The night is the daughter of plagiarists

She knows she retreats masked

She calms the arsonists

She wanders in the mosques

She joins her earthly sisters

She lays her cards, she dares

She shaves the beards of brothers

She blazes under makeup and vitriol

 

The night is blood

A thorn is tattooed

On its pulse

Wild rocket

Injures the fool

The vivid lover

 

Quentin stands firm in front of the canvas. He knows the duties of the wild knight and makes the rose his fragile sword. The bloody celebration he prepares takes on the trappings of a wedding. What does it matter if the instruments cunningly gather; they emerge for a single color that the evening and its fatigue decline. The abyss of beauty is in the trace left by the gesture: the rubbing is a hiss; the tigress's claws claim the deafening silence after suicide. Asocial, the fabric absorbs eros.

 

Quentin shakes up prejudices; in the garden of drunken paths, he has picked a bouquet and only offers it to those who love the primitive enigma, adventurous intrigues, poisons that escape when their heady scent is crushed.

 

Quentin imports dreams into the starry night and grafts them onto inhuman, tribal dances. I sense him defying deserts, reaching unequalled amplitudes, delighted and tragic, jumping, liquid, burning, cutting into the ocean of rose fields the regenerated icy night when petals are torn away one by one. The night is a wounded ghost.

 

Quentin is an exciter of apparitions.
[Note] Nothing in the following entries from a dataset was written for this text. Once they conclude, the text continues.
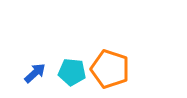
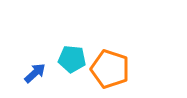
cyan pentagon: moved 13 px up
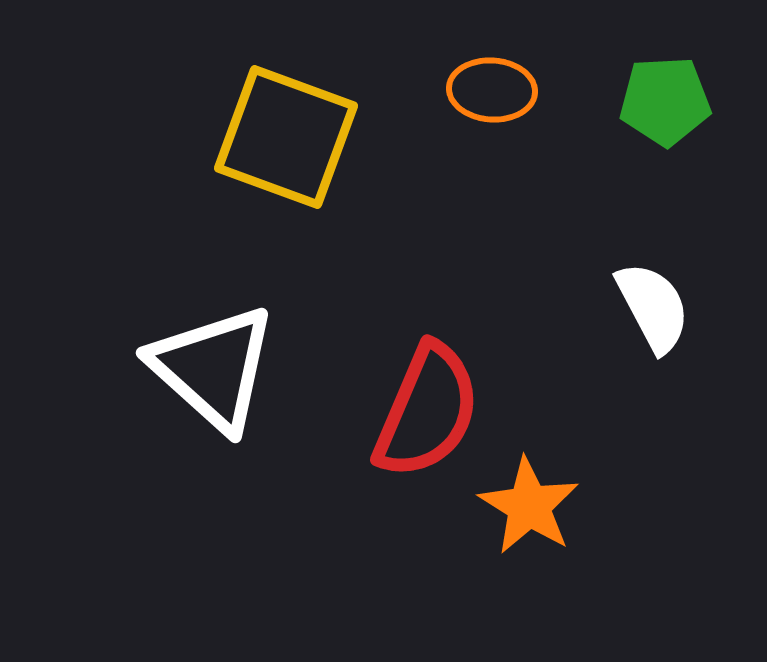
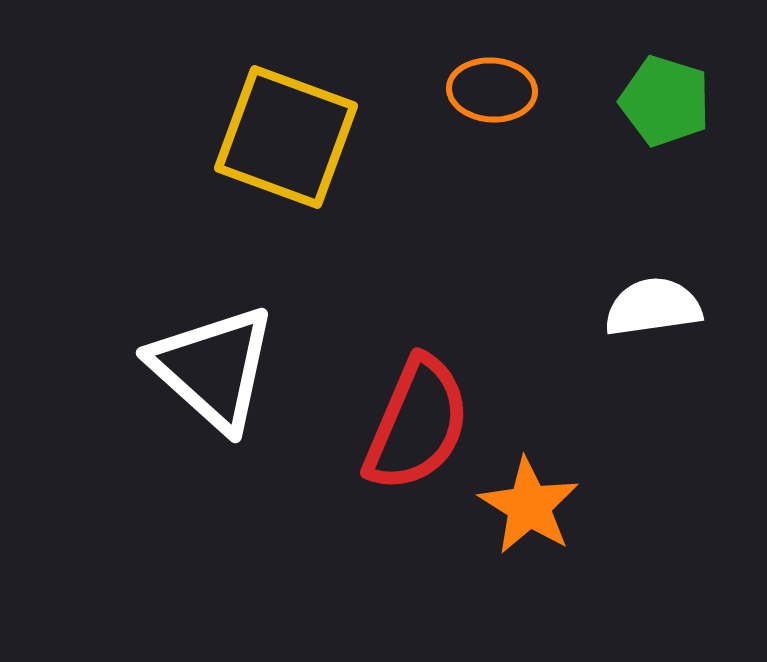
green pentagon: rotated 20 degrees clockwise
white semicircle: rotated 70 degrees counterclockwise
red semicircle: moved 10 px left, 13 px down
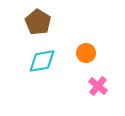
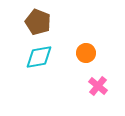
brown pentagon: rotated 10 degrees counterclockwise
cyan diamond: moved 3 px left, 4 px up
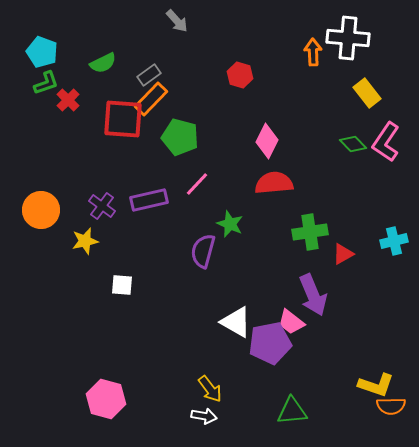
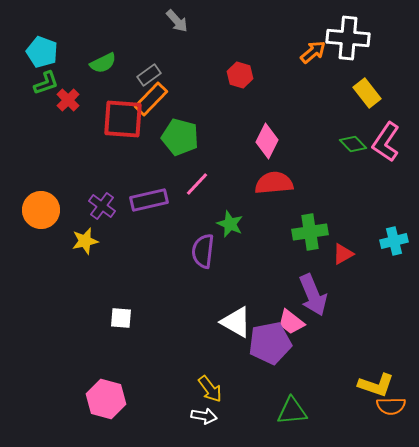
orange arrow: rotated 52 degrees clockwise
purple semicircle: rotated 8 degrees counterclockwise
white square: moved 1 px left, 33 px down
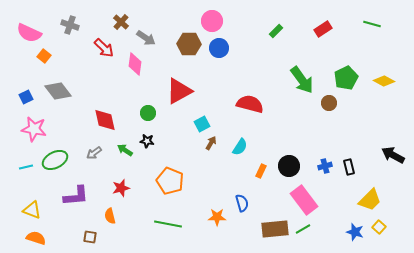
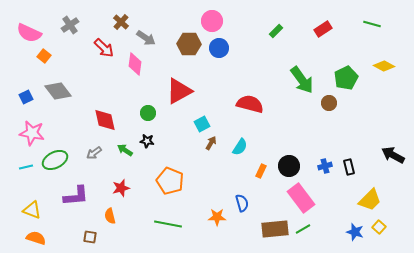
gray cross at (70, 25): rotated 36 degrees clockwise
yellow diamond at (384, 81): moved 15 px up
pink star at (34, 129): moved 2 px left, 4 px down
pink rectangle at (304, 200): moved 3 px left, 2 px up
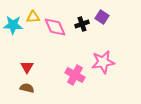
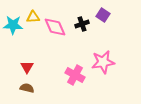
purple square: moved 1 px right, 2 px up
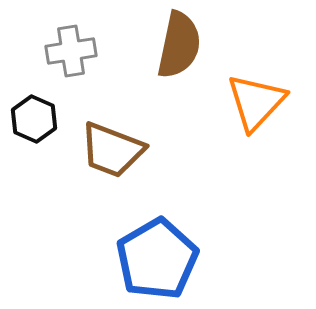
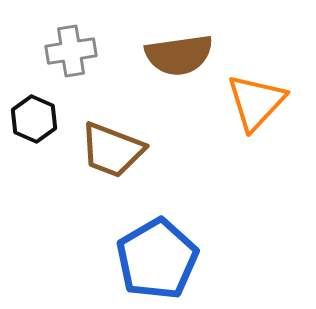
brown semicircle: moved 10 px down; rotated 70 degrees clockwise
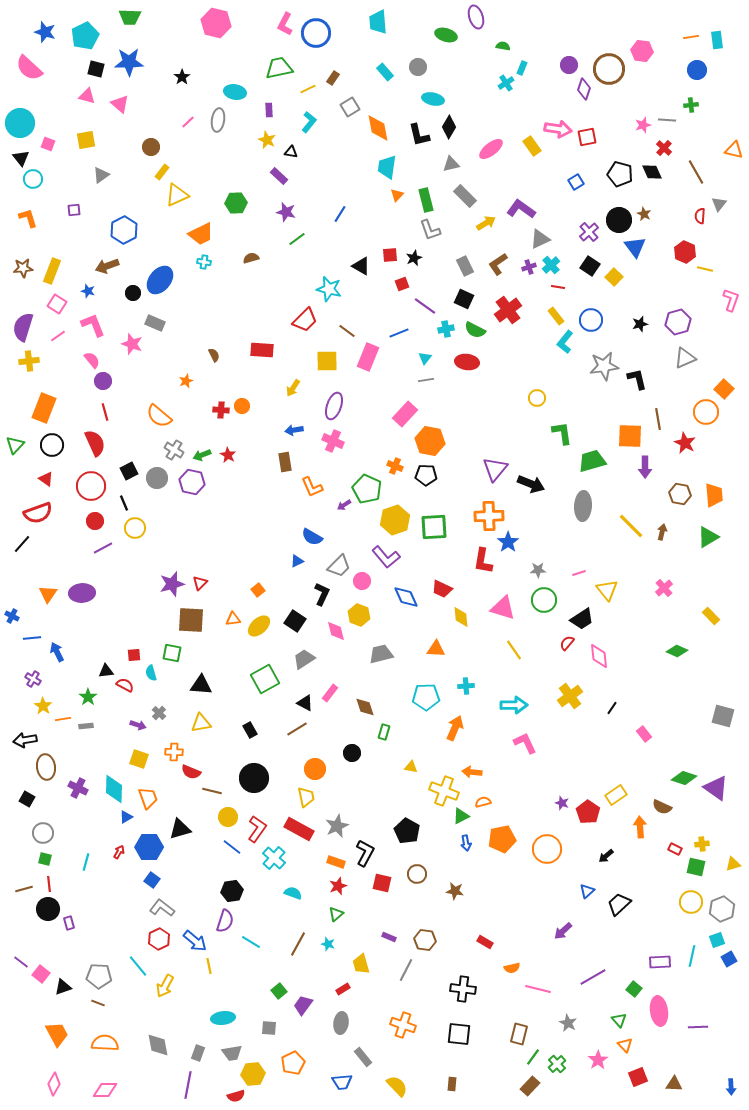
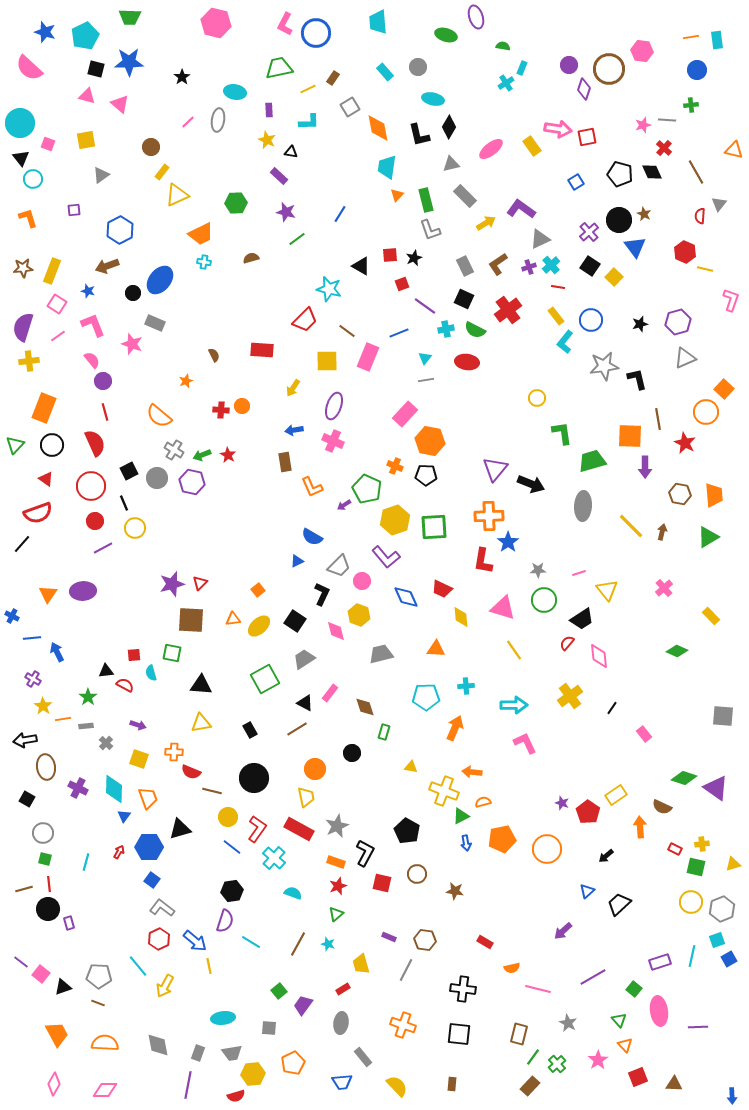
cyan L-shape at (309, 122): rotated 50 degrees clockwise
blue hexagon at (124, 230): moved 4 px left
purple ellipse at (82, 593): moved 1 px right, 2 px up
gray cross at (159, 713): moved 53 px left, 30 px down
gray square at (723, 716): rotated 10 degrees counterclockwise
blue triangle at (126, 817): moved 2 px left, 1 px up; rotated 24 degrees counterclockwise
purple rectangle at (660, 962): rotated 15 degrees counterclockwise
blue arrow at (731, 1087): moved 1 px right, 9 px down
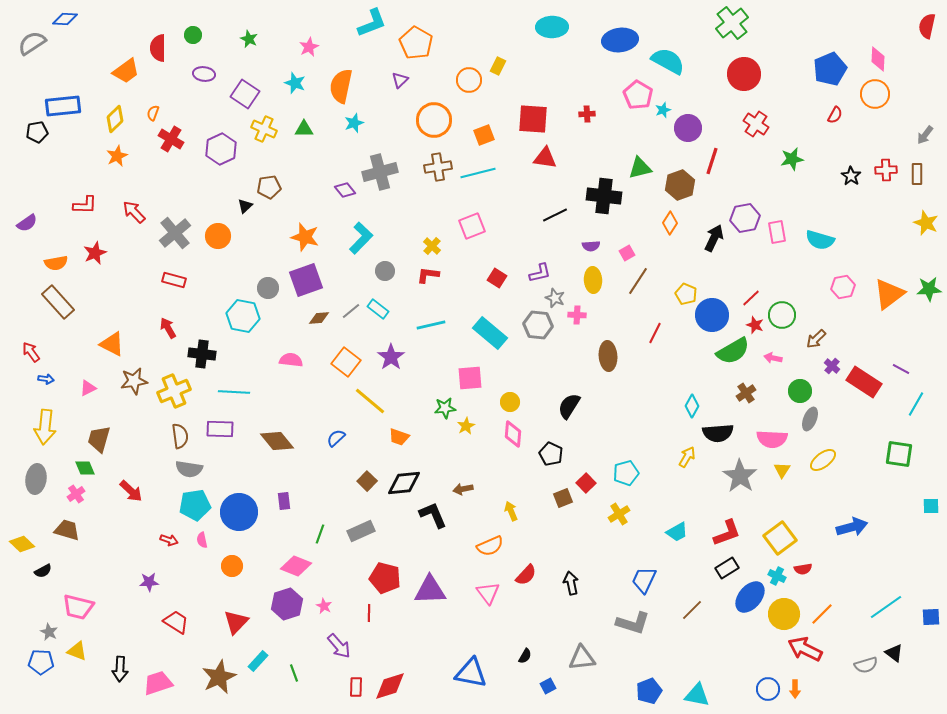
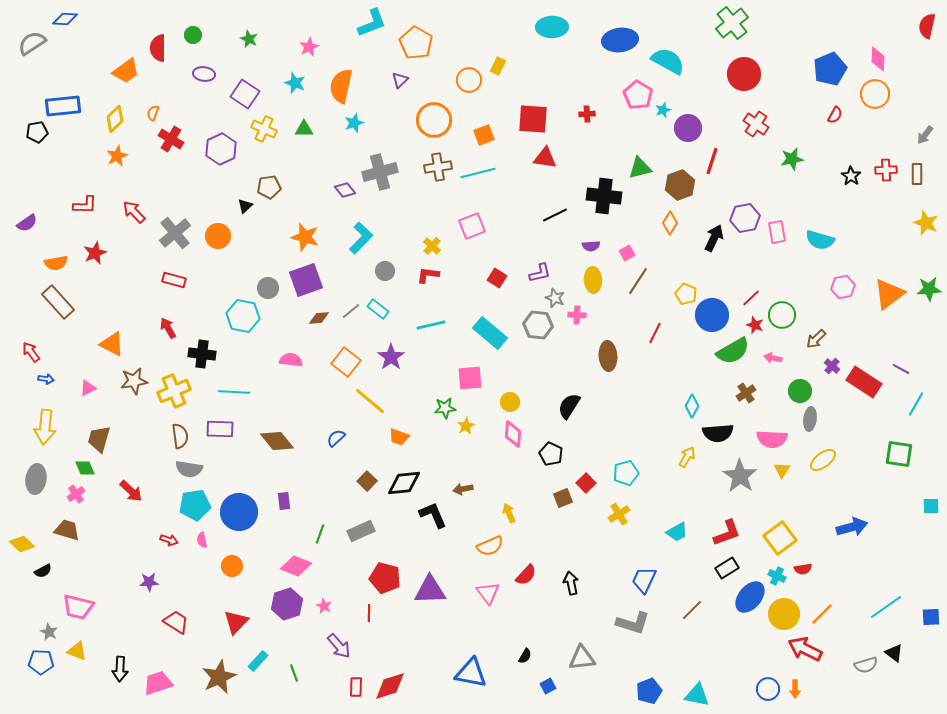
gray ellipse at (810, 419): rotated 15 degrees counterclockwise
yellow arrow at (511, 511): moved 2 px left, 2 px down
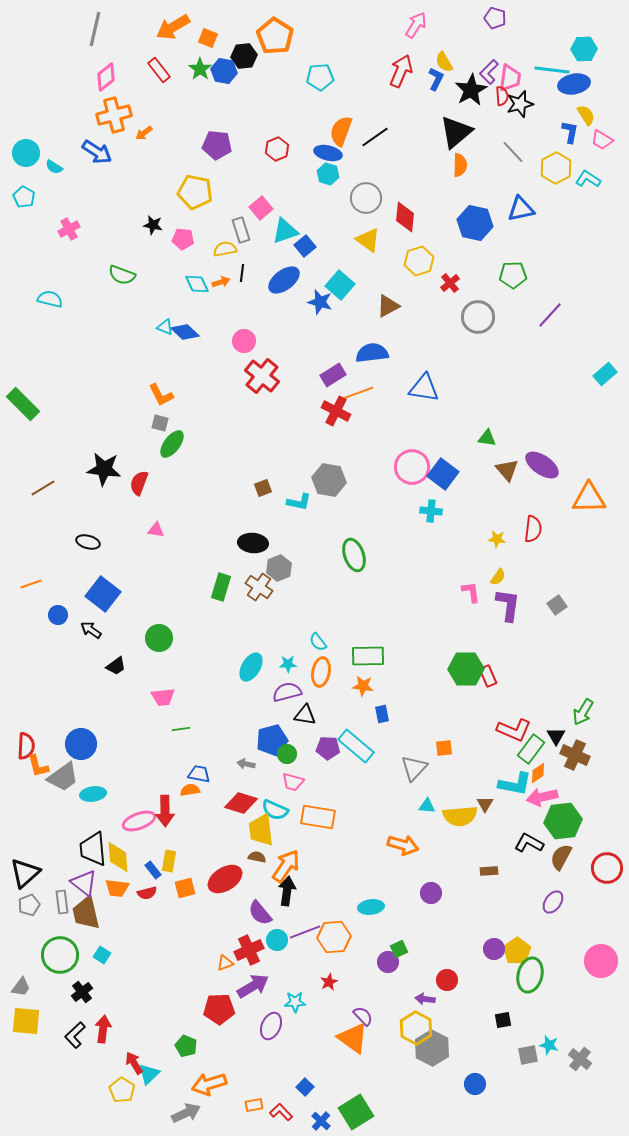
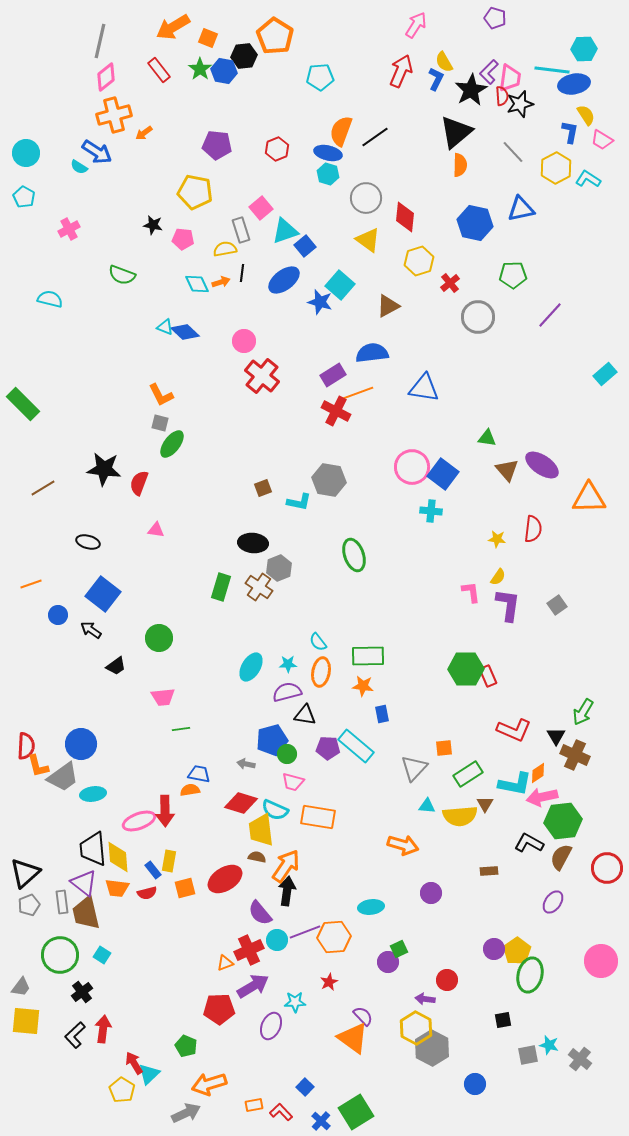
gray line at (95, 29): moved 5 px right, 12 px down
cyan semicircle at (54, 167): moved 25 px right
green rectangle at (531, 749): moved 63 px left, 25 px down; rotated 20 degrees clockwise
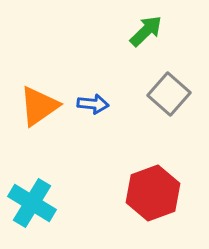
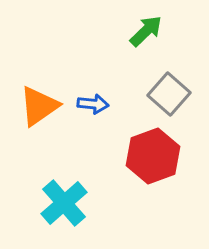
red hexagon: moved 37 px up
cyan cross: moved 32 px right; rotated 18 degrees clockwise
Savvy orchestrator or improvised player, he wanders surfaces crossing lights and shadows; I would have made him a mystic, a lover, a supreme and faltering boy, an emperor walking ragged on a donkey crowned with a diadem, a troll from the northern mountains, a indiscreet messenger from the tombs of the Khalyfes, an unbeliever, a sorcerer working in the court of the Borgias.

 

Quentin is that famous painter who, in southern Italy, establishes his sulfurous reputation by crumpling leaves with his refined hands as an anonymous writer.